This presentation is based on Benjamin Hegarty’s forthcoming book, (Cornell University Press), which will be published in November 2022.

Indonesia’s trans women have achieved hypervisibility in the postcolonial nation. Yet this has not translated into complete acceptance or legal recognition. They undertake projects of self-making which demonstrate the power and fragility of state-sanctioned citizenship: a process of making up and being made-up that is as much an aesthetic as a technological experience. A chief means through which technological knowledge has been deployed in modern Indonesia has been on the gendered body and the binary of “male” and “female.” The primary brokers for navigating the gendered modernity of the Indonesian nation-state has been trans women, who have shaped the contours of modern selfhood even while being positioned nonconforming within it.

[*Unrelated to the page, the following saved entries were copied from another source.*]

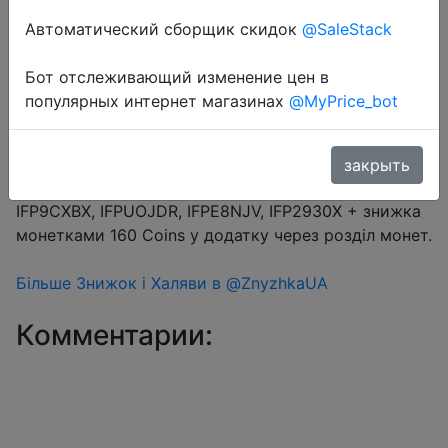
Автоматический сборщик скидок
@SaleStack
Перейти в магазин
Бот отслеживающий изменение цен в
популярных интернет магазинах
@MyPrice_bot
#Aliexpress
Купон продавця $30 (промокод 36D45Y) +
закрыть
промокод на вибір $20/$139 (14.39%) → IFP9P6CK,
IFP9CXBX, IFPUOJDR, IFPE8NJV, IFP2930X + знижка
монетками 160 Coins у додатку через розділ монет.
Більше Знижок і Халяви в @ZnyzhkaUA
Комментарии: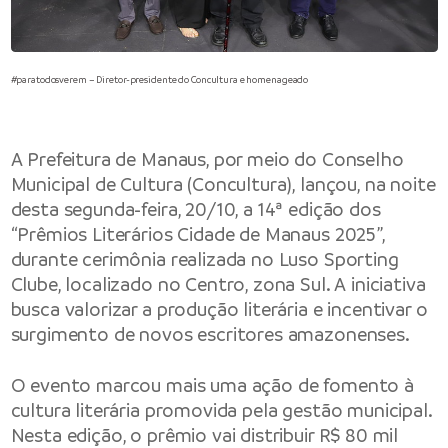
#paratodosverem – Diretor-presidente do Concultura e homenageado
A Prefeitura de Manaus, por meio do Conselho
Municipal de Cultura (Concultura), lançou, na noite
desta segunda-feira, 20/10, a 14ª edição dos
“Prêmios Literários Cidade de Manaus 2025”,
durante cerimônia realizada no Luso Sporting
Clube, localizado no Centro, zona Sul. A iniciativa
busca valorizar a produção literária e incentivar o
surgimento de novos escritores amazonenses.
O evento marcou mais uma ação de fomento à
cultura literária promovida pela gestão municipal.
Nesta edição, o prêmio vai distribuir R$ 80 mil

For example, trans women in the mid-1960s coined a new term, “waria,” which reconfigured modern binary gender as a powerful claim to an improved presentation and expanded participation in public life. Drawing on a collection of photographs collected during ethnographic research focused on the New Order period (1965-1998), this paper attends to the aesthetic conventions, production and circulation of photography in shaping the aesthetic conventions of gender. I describe trans women as part of a socio-technological imaginary which has given rise to new possibilities for seeing and being seen as a citizen in the postcolonial state.

Biography

I am an anthropologist of gender and sexuality, with a geographical specialisation in Southeast Asia. My research interests lie in transgender studies and medical anthropology, broadly speaking. Before taking up a McKenzie Fellowship at the University of Melbourne, I was Visiting Assistant Researcher in the Department of Anthropology at the University of California, Irvine. I am also a Research Fellow at the AIDS Research Center for Health Policy and Social Innovation at the Atma Jaya Catholic University of Indonesia. With colleagues from the Center I am continuing to research the implications of categories and metrics for managing the HIV epidemic on gender and sexual minorities. My research has been published in journals such as: The Journal of Asian Studies, Medicine Anthropology Theory, The Journal of the History of Sexuality and Global Public Health. My first book, The Made-Up State, is in press with Cornell University Press.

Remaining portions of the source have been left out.